Other proteins of various functions have also been experimentally inhibited of the NES signal such as the cyto-skeletal protein actin, which functions include cell motility and growth. The use of LBM as a NES inhibitor proved successful for actin resulting in accumulation of the protein within the nucleus, concluding universal functionality of NES throughout various protein functional groups.

== Regulation ==
Not all NES substrates are constitutively exported from the nucleus, meaning that CRM1-mediated export is a regulated event. Several ways of regulating NES-dependent export have been reported. These include masking/unmasking of NESs, phosphorylation and even disulfide bond formation as a result of oxidation.

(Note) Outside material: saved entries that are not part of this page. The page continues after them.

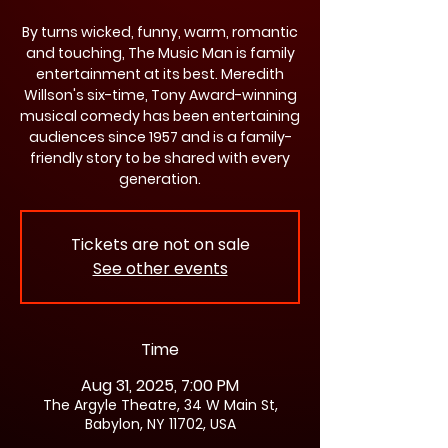
By turns wicked, funny, warm, romantic
and touching, The Music Man is family
entertainment at its best. Meredith
Willson's six-time, Tony Award-winning
musical comedy has been entertaining
audiences since 1957 and is a family-
friendly story to be shared with every
generation.
Tickets are not on sale
See other events
Time
Aug 31, 2025, 7:00 PM
The Argyle Theatre, 34 W Main St,
Babylon, NY 11702, USA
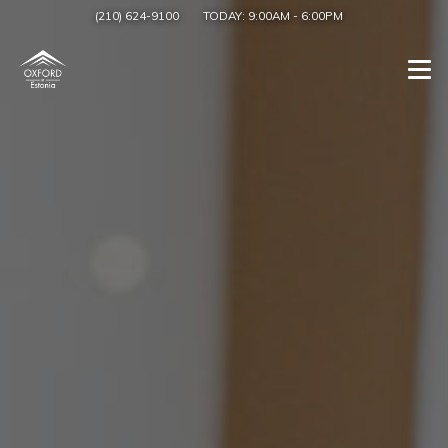
(210) 624-9100
TODAY:
9:00AM
-
6:00PM
Togg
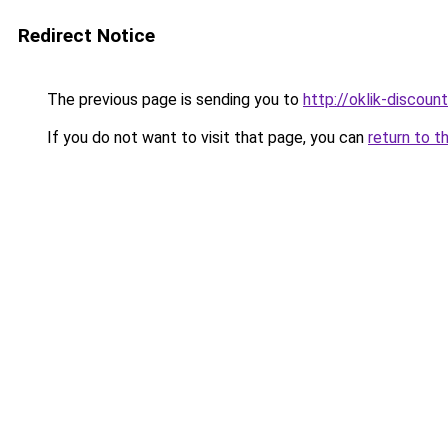
Redirect Notice
The previous page is sending you to
http://oklik-discount
If you do not want to visit that page, you can
return to t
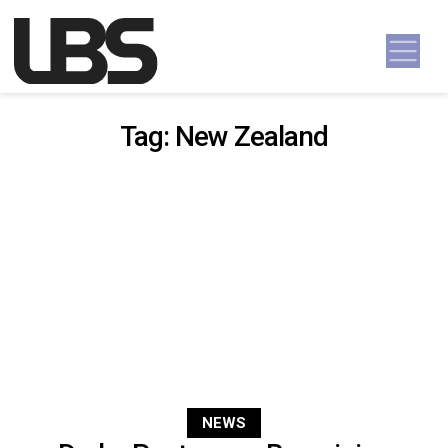
Skip to content
Main Navigation
Tag:
New Zealand
NEWS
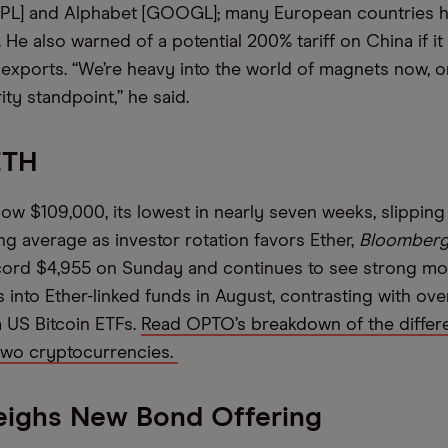
AAPL] and Alphabet [GOOGL]; many European countries 
. He also warned of a potential 200% tariff on China if it 
exports. “We’re heavy into the world of magnets now, o
ity standpoint,” he said.
ETH
elow $109,000, its lowest in nearly seven weeks, slipping
g average as investor rotation favors Ether,
Bloomber
ecord $4,955 on Sunday and continues to see strong m
 into Ether-linked funds in August, contrasting with ove
 US Bitcoin ETFs.
Read OPTO’s breakdown of the differ
two cryptocurrencies.
eighs New Bond Offering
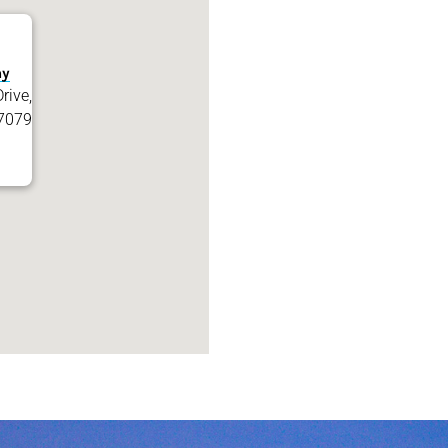
my
rive,
7079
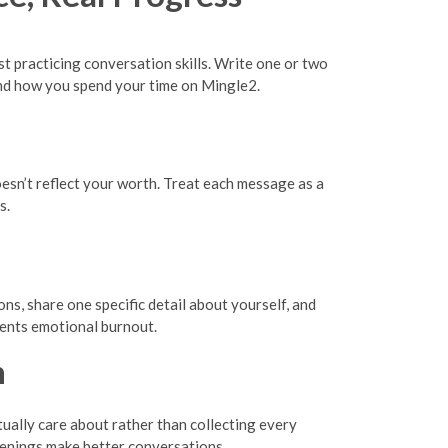
t practicing conversation skills. Write one or two
nd how you spend your time on Mingle2.
oesn’t reflect your worth. Treat each message as a
s.
ns, share one specific detail about yourself, and
vents emotional burnout.
n
ctually care about rather than collecting every
enings make better conversations.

The binding of NES to the export receptor of a protein gives the universal export function of NES an individually specified activation of export to each protein. Studies of specified NES amino acid sequences for particular proteins show the possibility of blocking the NES activation of one protein with an inhibitor for that amino acid sequence while other proteins of the same nucleus remain unaffected.

==NESbase==
NESbase is a database of proteins with experimentally verified leucine-rich nuclear export signals (NES). The verification is performed by, among others, Technical University of Denmark Center for Biological Sequence Analysis and University of Copenhagen Department of Protein Chemistry. Every entry in its database includes information whether nuclear export signals were sufficient for export or if it was only mediated transport by CRM1 (exportin).